◆ **Exercise prompt**
Scan the lines below for the word "housing". Copy each line you find it in.
--
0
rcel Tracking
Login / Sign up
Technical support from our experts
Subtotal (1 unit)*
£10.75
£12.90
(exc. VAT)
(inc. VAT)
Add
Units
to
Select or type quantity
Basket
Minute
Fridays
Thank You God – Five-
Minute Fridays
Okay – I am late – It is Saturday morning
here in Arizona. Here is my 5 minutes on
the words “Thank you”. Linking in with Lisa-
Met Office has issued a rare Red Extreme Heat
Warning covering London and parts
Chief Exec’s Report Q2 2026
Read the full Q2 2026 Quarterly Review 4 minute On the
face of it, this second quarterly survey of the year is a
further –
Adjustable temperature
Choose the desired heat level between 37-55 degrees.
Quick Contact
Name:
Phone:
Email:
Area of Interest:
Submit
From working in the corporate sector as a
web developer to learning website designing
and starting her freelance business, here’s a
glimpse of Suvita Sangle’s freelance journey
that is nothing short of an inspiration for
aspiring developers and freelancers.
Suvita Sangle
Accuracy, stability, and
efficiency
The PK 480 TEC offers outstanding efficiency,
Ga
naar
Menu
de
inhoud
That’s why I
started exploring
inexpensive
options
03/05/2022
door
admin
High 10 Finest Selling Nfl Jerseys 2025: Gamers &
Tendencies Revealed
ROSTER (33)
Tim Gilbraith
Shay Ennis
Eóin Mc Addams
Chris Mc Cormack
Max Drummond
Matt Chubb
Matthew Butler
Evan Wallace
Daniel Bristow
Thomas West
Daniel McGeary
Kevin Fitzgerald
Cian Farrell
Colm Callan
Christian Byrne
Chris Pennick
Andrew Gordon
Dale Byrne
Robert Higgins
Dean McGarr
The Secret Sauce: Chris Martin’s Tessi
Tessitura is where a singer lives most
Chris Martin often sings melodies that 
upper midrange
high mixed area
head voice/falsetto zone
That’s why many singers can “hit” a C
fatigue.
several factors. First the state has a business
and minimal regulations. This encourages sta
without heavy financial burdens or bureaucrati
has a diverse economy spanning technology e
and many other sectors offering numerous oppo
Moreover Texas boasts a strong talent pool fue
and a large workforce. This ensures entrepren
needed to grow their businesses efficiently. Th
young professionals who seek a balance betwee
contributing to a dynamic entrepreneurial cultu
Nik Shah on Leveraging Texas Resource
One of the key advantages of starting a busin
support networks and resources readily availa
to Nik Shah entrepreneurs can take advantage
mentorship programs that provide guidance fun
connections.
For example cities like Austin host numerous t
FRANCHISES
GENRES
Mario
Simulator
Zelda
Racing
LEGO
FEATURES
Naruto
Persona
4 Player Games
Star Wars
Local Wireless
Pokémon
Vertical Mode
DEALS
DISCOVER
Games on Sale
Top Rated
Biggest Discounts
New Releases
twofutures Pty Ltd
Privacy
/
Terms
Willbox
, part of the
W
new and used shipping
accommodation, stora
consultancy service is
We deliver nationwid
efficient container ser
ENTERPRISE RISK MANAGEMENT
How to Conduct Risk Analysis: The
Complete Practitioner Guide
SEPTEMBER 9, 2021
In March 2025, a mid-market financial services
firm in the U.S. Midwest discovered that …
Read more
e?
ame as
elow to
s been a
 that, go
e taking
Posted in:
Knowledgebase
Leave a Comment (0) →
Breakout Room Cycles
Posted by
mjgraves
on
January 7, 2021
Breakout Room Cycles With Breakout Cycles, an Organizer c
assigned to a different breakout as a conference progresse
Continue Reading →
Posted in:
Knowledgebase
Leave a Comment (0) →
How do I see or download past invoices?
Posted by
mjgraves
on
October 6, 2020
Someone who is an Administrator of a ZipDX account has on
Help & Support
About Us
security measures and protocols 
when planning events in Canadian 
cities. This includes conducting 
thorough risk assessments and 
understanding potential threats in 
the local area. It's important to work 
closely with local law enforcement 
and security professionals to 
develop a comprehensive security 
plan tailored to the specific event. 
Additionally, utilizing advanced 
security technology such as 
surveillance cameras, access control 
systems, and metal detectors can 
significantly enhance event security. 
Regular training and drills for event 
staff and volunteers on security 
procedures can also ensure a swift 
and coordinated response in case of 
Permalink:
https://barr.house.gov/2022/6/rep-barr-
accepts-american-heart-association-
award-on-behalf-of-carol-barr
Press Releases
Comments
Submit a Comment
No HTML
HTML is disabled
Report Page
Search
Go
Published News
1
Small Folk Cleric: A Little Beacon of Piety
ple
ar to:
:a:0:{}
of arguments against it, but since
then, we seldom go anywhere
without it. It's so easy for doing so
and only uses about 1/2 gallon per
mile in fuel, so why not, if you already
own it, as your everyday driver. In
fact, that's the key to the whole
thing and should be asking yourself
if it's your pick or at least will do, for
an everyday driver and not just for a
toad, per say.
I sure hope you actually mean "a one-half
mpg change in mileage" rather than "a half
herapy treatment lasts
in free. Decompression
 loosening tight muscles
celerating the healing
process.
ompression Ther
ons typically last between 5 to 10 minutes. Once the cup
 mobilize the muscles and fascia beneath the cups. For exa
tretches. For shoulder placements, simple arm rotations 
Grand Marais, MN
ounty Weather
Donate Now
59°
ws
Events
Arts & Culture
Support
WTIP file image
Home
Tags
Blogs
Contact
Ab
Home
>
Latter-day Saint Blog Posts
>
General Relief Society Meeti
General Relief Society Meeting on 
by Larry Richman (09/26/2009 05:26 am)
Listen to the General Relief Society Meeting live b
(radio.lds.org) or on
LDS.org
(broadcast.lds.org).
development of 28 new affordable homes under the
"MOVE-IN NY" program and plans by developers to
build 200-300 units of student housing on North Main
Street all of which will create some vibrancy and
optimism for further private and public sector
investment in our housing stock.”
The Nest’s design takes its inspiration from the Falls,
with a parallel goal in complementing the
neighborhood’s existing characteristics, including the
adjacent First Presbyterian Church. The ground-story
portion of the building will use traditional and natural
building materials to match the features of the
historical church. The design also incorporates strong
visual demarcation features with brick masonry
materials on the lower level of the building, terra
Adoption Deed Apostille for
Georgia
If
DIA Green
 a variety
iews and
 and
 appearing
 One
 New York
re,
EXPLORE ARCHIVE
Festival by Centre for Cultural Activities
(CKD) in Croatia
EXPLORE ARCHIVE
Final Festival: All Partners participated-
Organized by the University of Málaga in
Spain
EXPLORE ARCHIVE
--
◆ **Solution to the exercise**
build 200-300 units of student housing on North Main
investment in our housing stock.”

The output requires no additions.